Since DNA polymerase beta incorporates a dNMP opposite a psoralen ICL, we examined whether one of the four nucleotides is preferentially incorporated opposite a psoralen ICL. The reaction products generated by E. coli Klenow fragment were used as a template for this purpose (referred as “ICL(−1) substrate”). After the reaction with the Klenow fragment that stops at one nucleotide before a psoralen ICL, the products were isolated and used to determine a specificity of nucleotide incorporation opposite the psoralen ICL. DNA polymerase beta was incubated with the ICL(−1) substrate in the presence of only one dNTP. DNA polymerase beta incorporated a nucleotide opposite from a psoralen ICL in the order of dAMP ≫ dCMP = dGMP ≫ TMP (Figure 3D). Because psoralen modifies thymines to form an ICL, DNA polymerase beta incorporates the proper nucleotide dAMP opposite a psoralen ICL.

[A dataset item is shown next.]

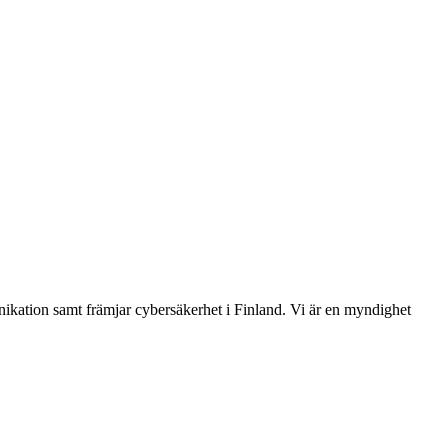
ikation samt främjar cybersäkerhet i Finland. Vi är en myndighet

It was reported that accessory factors of DNA polymerases such as PCNA influence efficacy in bypass of DNA damage and preference of incorporation of dNTP opposite DNA damage22, 23. A checkpoint clamp, RAD9-RAD1-HUS1 (9-1-1) complex, stimulates the polymerase activity of DNA polymerase beta in vitro 24. We investigated the impact of the 9-1-1 complex on the bypass activity of a psoralen ICL by DNA polymerase beta. The 9-1-1 complex stimulated the polymerase activity of DNA polymerase beta on a non-damaged template under the conditions used, as reported (Supplemental Information 1). The addition of the 9-1-1 complex in the DNA polymerase beta-mediated TLS reaction did not improve the bypass efficiency (Figure 3C, lanes 4–6, graph) nor alter the specificity of the nucleotide incorporation opposite a psoralen ICL, although the complex stimulated the overall efficiency of dNTP incorporations (Figure 3D, graph).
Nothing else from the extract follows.